Punk Poem aus dem Norden

Was uns der Punk-Autor aus Deutschland in seiner zweiten Buchveröffentlichung präsentiert, ist unterhaltsam und umsichtig zugleich, was wir vor allem seinem blühenden Wortschatz und der treffsicheren Analysefähigkeit seines noch einigermassen intakten Arbeitsspeichers zu verdanken haben. Seine Ehrlichkeit sich selbst und seinen Mitmenschen gegenüber geht bis zur Schmerzgrenze und darüber hinaus, seine ewige Suche nach Alkohol und Ablenkung amüsiert und interessiert. Dabei sind aber keine harten, hochprozentige Absturzgeschichten à la Jörg Fauser zu erwarten, der wohl wie kein zweiter mit seiner Prosa und Lyrik die harte Betonrealität eines Aussenseiters im grauen Deutschland der 80-Jahre eingefangen hat.
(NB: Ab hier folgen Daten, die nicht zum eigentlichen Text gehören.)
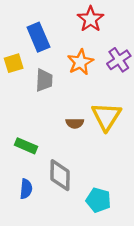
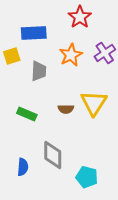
blue rectangle: (38, 37) -> (34, 33), turned -70
green rectangle: (26, 146) -> (27, 114), moved

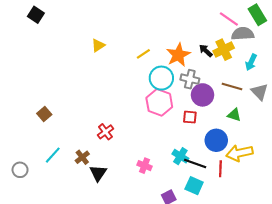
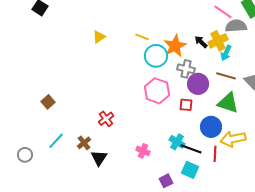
yellow line: (143, 54) -> (142, 37), moved, turned 56
cyan arrow: (251, 62) -> (226, 53), moved
cyan circle: (161, 78) -> (156, 56), moved
green triangle: (234, 115) -> (228, 103), size x1.6

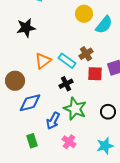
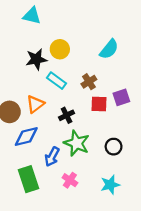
yellow circle: (84, 14) -> (60, 49), moved
black star: (26, 28) -> (36, 59), moved
orange triangle: (43, 61) -> (35, 104), moved
cyan rectangle: (67, 61) -> (56, 81), moved
green rectangle: (32, 141) -> (28, 179), size x1.6

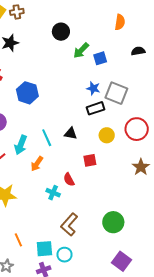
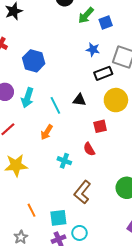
blue star: (93, 88) -> (93, 50), moved
yellow circle: (107, 135) -> (116, 100), size x1.5
cyan arrow: (21, 145) -> (27, 98), moved
red semicircle: (69, 180) -> (89, 149), moved
cyan circle: (64, 255) -> (79, 233), moved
Vielmehr entführt uns der Bier- und Musikliebhaber aus Andernach in die Partywelt der Punk- und Technogeneration der Nullerjahre. Es wird gekotzt und diskutiert, geprügelt und flaniert.

Hardcore und Subkultur

Was dabei am meisten erfreut und fesselt, sind die leisen Zwischentöne im Getümmel, die Reflexionen am Katermorgen danach, die schonungslose Analyse der eigenen Gedankenwelt. Hier wird niemand geschont, weder der Hip-Hopper um die Ecke noch der Punkrockbesucher an der Trese in der Dorfdisco, und schon gar nicht das eigene Ego des selbstkritischen Softalkoholikers. Subkultur wird hier gelebt, und nicht zelebriert, geschildert in einer ironisch-witzigen und bildhaft-schönen Kolumnensprache, die mit viel Sprachwitz und Ironie ausgestattet ist.
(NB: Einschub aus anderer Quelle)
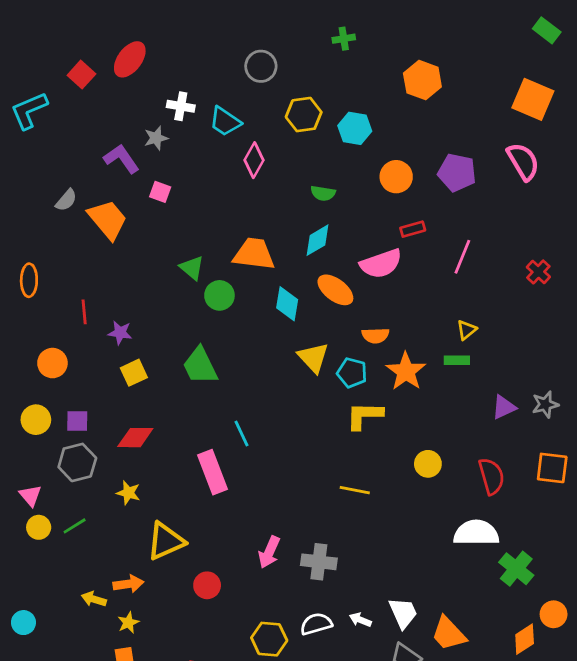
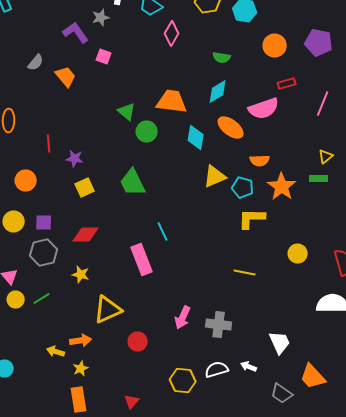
orange trapezoid: (108, 219) -> (66, 76), size x0.7
yellow triangle: (313, 358) -> (215, 176), turned 50
white trapezoid: (403, 613) -> (280, 342), moved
Nach mehreren Psychiatrie-Aufenthalten und unzähligen Alk-Abstürzen wird dann auch noch in Las Vegas gefeiert und geheiratet. Aber keine Angst, das Leben des Kolumnisten mit all seinen Storys bleibt ansprechend: Dabei bewegen sich die Geschichten je länger desto mehr weg von der Strasse und hin in die nervenaufreibende Hausmann-Realität eines gescheiterten Mittdreissigers mit liebevoll gepflegter Einbauküche und arbeitender Ehefrau. Ob wir nun in Zukunft mit einer dreckigen Neo-Punk-Variante unseres erfolgreichsten Hausmanns der Nation, Benz Friedli, rechnen müssen, bleibt noch abzuwarten. Der etablierte Migros-Lohnempfänger unterhält seit Jahren mit seinen sterilen Putz- und aseptischen Pädagogik-Kolumnen wöchentlich die gutbürgerlichen Schweizer Leser des Konzern-Blattes "Brückenbauer".
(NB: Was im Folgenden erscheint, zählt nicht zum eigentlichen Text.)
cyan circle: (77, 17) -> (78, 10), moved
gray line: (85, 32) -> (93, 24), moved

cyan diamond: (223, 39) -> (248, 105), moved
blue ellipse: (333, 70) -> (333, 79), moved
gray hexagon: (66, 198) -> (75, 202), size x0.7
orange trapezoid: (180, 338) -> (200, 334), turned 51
Nichts gegen maskuline Putzteufel: Witzig und unterhaltsam sind solche Hausmänner-Kolumnen allemal, und wenn wir schon ganz auf Subversion und Revolution verzichten sollen und den Untergang des momentan vorherrschenden, menschenverachtenden Konsumkapitalismus zeitweilig verschieben müssen, dann lassen wir uns doch gelegentlich gerne einlullen von den scharfsinnigen, eher unpolitischen Texten eines Punk-Intellektuellen, die viel gesellschaftskritischen Tiefgang enthalten.

Beauty-Tips und Botoxbehandlungen

Notorischen Vielleser und hartnäckigen Bücherjunkies, die Erholung suchen zwischen der sensiblen Genialität eines Stendhal oder Nietzsche, seien die Texte von Alex Gräbeldinger auf jeden Fall wärmstens empfohlen, den nur wenige zeitgemässe Alltagschronisten verstehen den alltäglichen Wahnsinn unserer dekadenten Wohlfühldemokratien humorvoller und treffender zu entlarven als dieser OX-Fanzine-Kolumnist, der nicht gewillt ist, ein Blatt vor den Mund zu nehmen und schonungslos dort seine Kritik ansetzt, wo es gilt, die Schwächen und Belanglosigkeiten der menschlichen Natur offenzulegen.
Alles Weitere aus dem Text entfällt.